Exercise requirements: Only an exact, line-for-line copy of the data will serve as the answer.

Data records:
━━━

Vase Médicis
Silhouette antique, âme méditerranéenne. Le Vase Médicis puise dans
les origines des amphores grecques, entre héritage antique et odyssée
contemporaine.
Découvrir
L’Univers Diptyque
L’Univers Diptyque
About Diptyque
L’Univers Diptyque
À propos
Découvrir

━━━

Answer space:
Vase Médicis
Silhouette antique, âme méditerranéenne. Le Vase Médicis puise dans
les origines des amphores grecques, entre héritage antique et odyssée
contemporaine.
Découvrir
L’Univers Diptyque
L’Univers Diptyque
About Diptyque
L’Univers Diptyque
À propos
Découvrir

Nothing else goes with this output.